Although one day my Phresheez app said I made it upto 75mph (although I had forgotten to turn it off after skiing and was headed South on I-91 at the time  :lol:  )


----------



## 2knees (Mar 24, 2011)

this thread needs some Highwaystar.


----------



## BenedictGomez (Mar 24, 2011)

Absolutely no idea, but I'd love to know.  

I am, however, positive it would be on the combination of Upper Nosedive to Lower Nosedive at Stowe, on one of many numerous empty midweek days when I would treat that trail as a personal downhill track.


----------



## gmcunni (Mar 24, 2011)

thanks to this thread i remembered pack my gps for skiing the loaf this weekend.


----------



## Nick (Mar 24, 2011)

Another good thing on phones if you've got GPS is MyTracks from Google. I use it on my android. You can turn it on and track your progress over the entire day. 

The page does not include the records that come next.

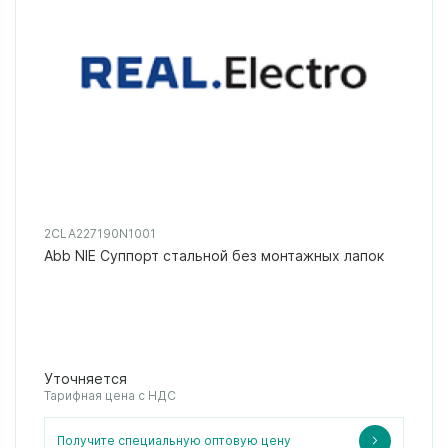
2CLA227190N1001
Abb NIE Суппорт стальной без монтажных лапок
Уточняется
Тарифная цена с НДС
Получите специальную оптовую цену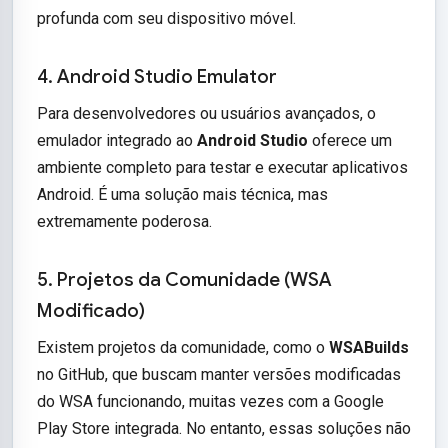
profunda com seu dispositivo móvel.
4. Android Studio Emulator
Para desenvolvedores ou usuários avançados, o
emulador integrado ao
Android Studio
oferece um
ambiente completo para testar e executar aplicativos
Android. É uma solução mais técnica, mas
extremamente poderosa.
5. Projetos da Comunidade (WSA
Modificado)
Existem projetos da comunidade, como o
WSABuilds
no GitHub, que buscam manter versões modificadas
do WSA funcionando, muitas vezes com a Google
Play Store integrada. No entanto, essas soluções não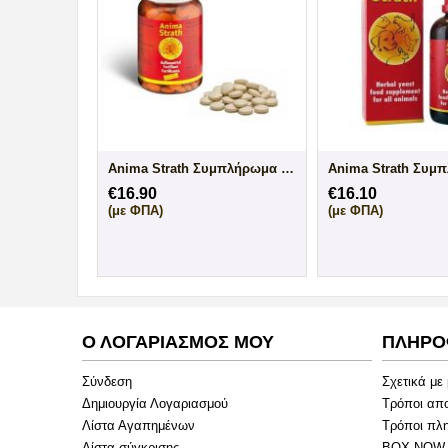
Anima Strath Συμπλήρωμα Διατροφής Tabs
€
16.90
€
16.10
(με ΦΠΑ)
(με ΦΠΑ)
Ο ΛΟΓΑΡΙΑΣΜΟΣ ΜΟΥ
ΠΛΗΡΟ
Σύνδεση
Σχετικά με
Δημιουργία Λογαριασμού
Τρόποι απ
Λίστα Αγαπημένων
Τρόποι πλ
Λίστα σύγκρισης
BOX NOW 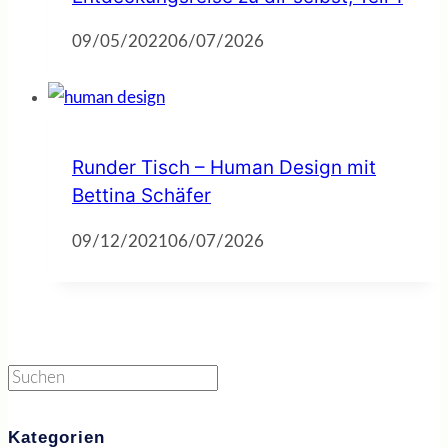
09/05/2022
06/07/2026
Runder Tisch – Human Design mit
Bettina Schäfer
09/12/2021
06/07/2026
Suchen
Kategorien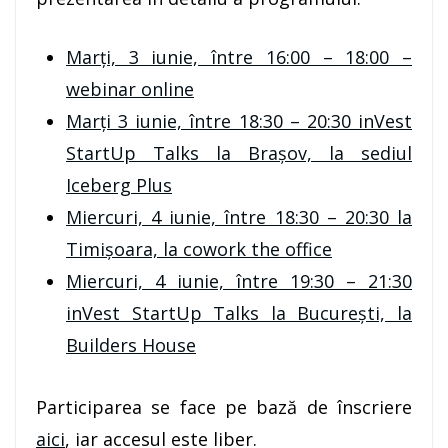
Marți, 3 iunie, între 16:00 – 18:00 –
webinar online
Marți 3 iunie, între 18:30 – 20:30 inVest
StartUp Talks la Brașov, la sediul
Iceberg Plus
Miercuri, 4 iunie, între 18:30 – 20:30 la
Timișoara, la cowork the office
Miercuri, 4 iunie, între 19:30 – 21:30
inVest StartUp Talks la București, la
Builders House
Participarea se face pe bază de înscriere
aici
, iar accesul este liber.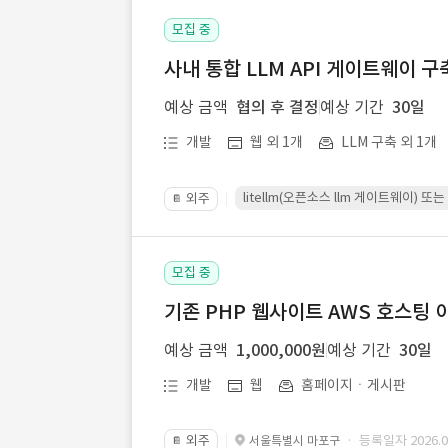
모집 중
사내 통합 LLM API 게이트웨이 구
예상 금액
협의 후 결정
예상 기간
30일
개발
웹 외 1개
LLM 구축 외 1개
litellm(오픈소스 llm 게이트웨이)
외주
📔
모집 중
기존 PHP 웹사이트 AWS 호스팅 
예상 금액
1,000,000원
예상 기간
30일
개발
웹
홈페이지ㆍ게시판
외주
· 등록일자 2026.07
서울특별시 마포구
📔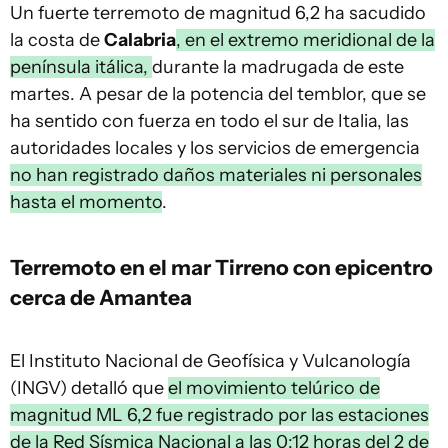
Un fuerte terremoto de magnitud 6,2 ha sacudido
la costa de
Calabria
, en el extremo meridional de la
península itálica,
durante la madrugada de este
martes. A pesar de la potencia del temblor, que se
ha sentido con fuerza en todo el sur de Italia, las
autoridades locales y los servicios de emergencia
no han registrado daños materiales ni personales
hasta el momento
.
Terremoto en el mar Tirreno con epicentro
cerca de Amantea
El Instituto Nacional de Geofísica y Vulcanología
(INGV) detalló que
el movimiento telúrico de
magnitud ML 6,2 fue registrado por las estaciones
de la Red Sísmica Nacional a las 0:12 horas del 2 de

This has nothing to do with skiing but I was in Venice last summer and we did one of some walking around the city

http://maps.google.com/maps/ms?msa=0&msid=200075040597629629150.000490511791f016e8f46


And the Autobahn where we hit 118.8 mph 
http://maps.google.com/maps/ms?msa=0&msid=200075040597629629150.000490510c57a1763f0a5

Total Distance: 103.53 km (64.3 mi)
Total Time: 3:14:33
Moving Time: 1:59:09
Average Speed: 31.93 km/h (19.8 mi/h)
Average Moving Speed: 52.13 km/h (32.4 mi/h)
Max Speed: 191.31 km/h (118.9 mi/h)
Min Elevation: 462 m (1516 ft)
Max Elevation: 555 m (1822 ft)
Elevation Gain: 495 m (1624 ft)
Max Grade: 8 %
Min Grade: -7 %

I might try it out when skiing next. I'm just nervous of digging it and breaking my brand-new phone!


----------



## mondeo (Mar 24, 2011)

Anyone use Ripxx? There's only a couple tracking apps on WP7, and one of the two reviews for Ripxx is from Ripxxprez. I'm thinking that one may be biased. The other app (skierapp or something like that) didn't seem to work all that well the one time I tried it and I guess does not save its state, meaning data is gone unless I keep it open until I get to a computer.


----------



## AdironRider (Mar 24, 2011)

I consistently max out at 56 pretty much every day I ride, as noted on the skitracks program for my iphone. Its usually in a few select spots, and definitely on groomers. 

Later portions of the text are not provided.